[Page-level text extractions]
====

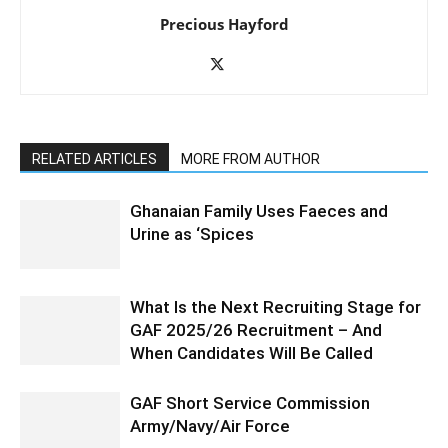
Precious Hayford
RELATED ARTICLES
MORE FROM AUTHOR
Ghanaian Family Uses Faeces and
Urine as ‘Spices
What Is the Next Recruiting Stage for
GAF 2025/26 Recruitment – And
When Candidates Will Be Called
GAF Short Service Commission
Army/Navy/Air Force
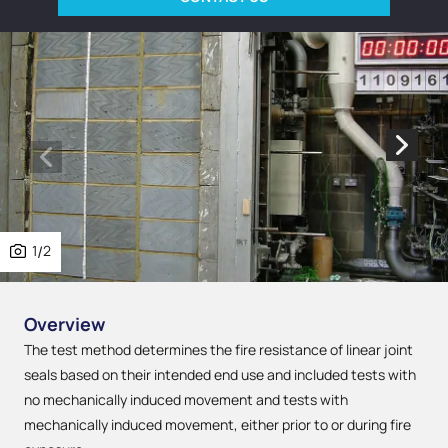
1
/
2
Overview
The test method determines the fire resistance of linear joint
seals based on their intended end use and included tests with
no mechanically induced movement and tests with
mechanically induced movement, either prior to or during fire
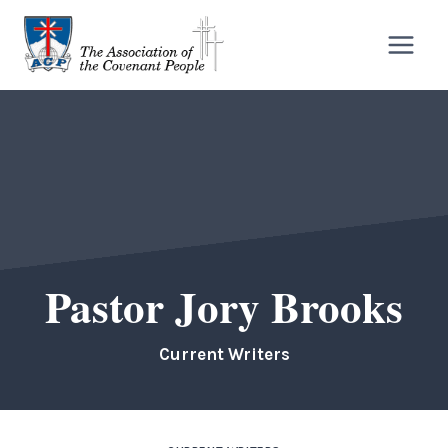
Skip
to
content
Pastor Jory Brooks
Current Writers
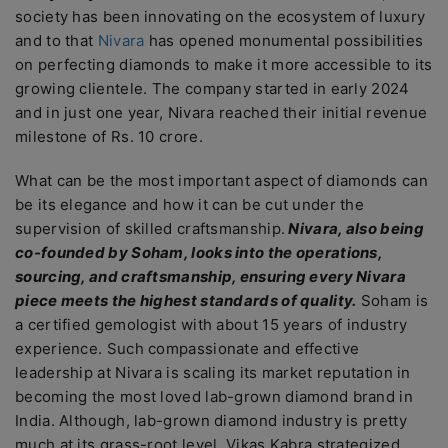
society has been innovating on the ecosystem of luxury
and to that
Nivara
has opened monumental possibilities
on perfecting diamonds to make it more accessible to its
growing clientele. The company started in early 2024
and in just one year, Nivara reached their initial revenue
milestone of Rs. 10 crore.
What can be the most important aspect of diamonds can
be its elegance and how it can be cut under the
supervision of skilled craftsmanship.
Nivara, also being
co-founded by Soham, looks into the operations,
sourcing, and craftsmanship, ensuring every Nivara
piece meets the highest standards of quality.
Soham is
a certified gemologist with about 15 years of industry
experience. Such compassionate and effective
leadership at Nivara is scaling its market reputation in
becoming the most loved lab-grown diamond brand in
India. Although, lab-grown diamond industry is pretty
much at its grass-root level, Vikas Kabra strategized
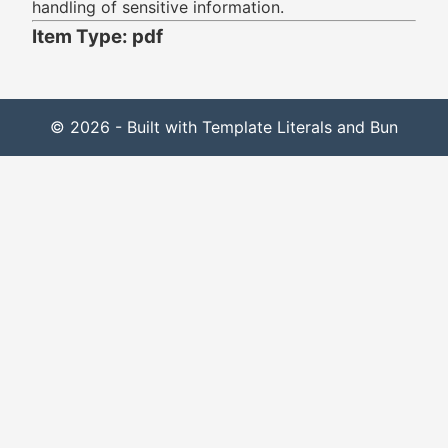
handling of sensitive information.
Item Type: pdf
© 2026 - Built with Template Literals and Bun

====

Problem to work on:
Pictures are to be dropped, and every record is to be copied exactly.

Response to this task:
Precious Hayford
RELATED ARTICLES
MORE FROM AUTHOR
Ghanaian Family Uses Faeces and
Urine as ‘Spices
What Is the Next Recruiting Stage for
GAF 2025/26 Recruitment – And
When Candidates Will Be Called
GAF Short Service Commission
Army/Navy/Air Force
1
/
2
Overview
The test method determines the fire resistance of linear joint
seals based on their intended end use and included tests with
no mechanically induced movement and tests with
mechanically induced movement, either prior to or during fire
Skip
to
content
Pastor Jory Brooks
Current Writers
society has been innovating on the ecosystem of luxury
and to that
Nivara
has opened monumental possibilities
on perfecting diamonds to make it more accessible to its
growing clientele. The company started in early 2024
and in just one year, Nivara reached their initial revenue
milestone of Rs. 10 crore.
What can be the most important aspect of diamonds can
be its elegance and how it can be cut under the
supervision of skilled craftsmanship.
Nivara, also being
co-founded by Soham, looks into the operations,
sourcing, and craftsmanship, ensuring every Nivara
piece meets the highest standards of quality.
Soham is
a certified gemologist with about 15 years of industry
experience. Such compassionate and effective
leadership at Nivara is scaling its market reputation in
becoming the most loved lab-grown diamond brand in
India. Although, lab-grown diamond industry is pretty
much at its grass-root level, Vikas Kabra strategized
handling of sensitive information.
Item Type: pdf
© 2026 - Built with Template Literals and Bun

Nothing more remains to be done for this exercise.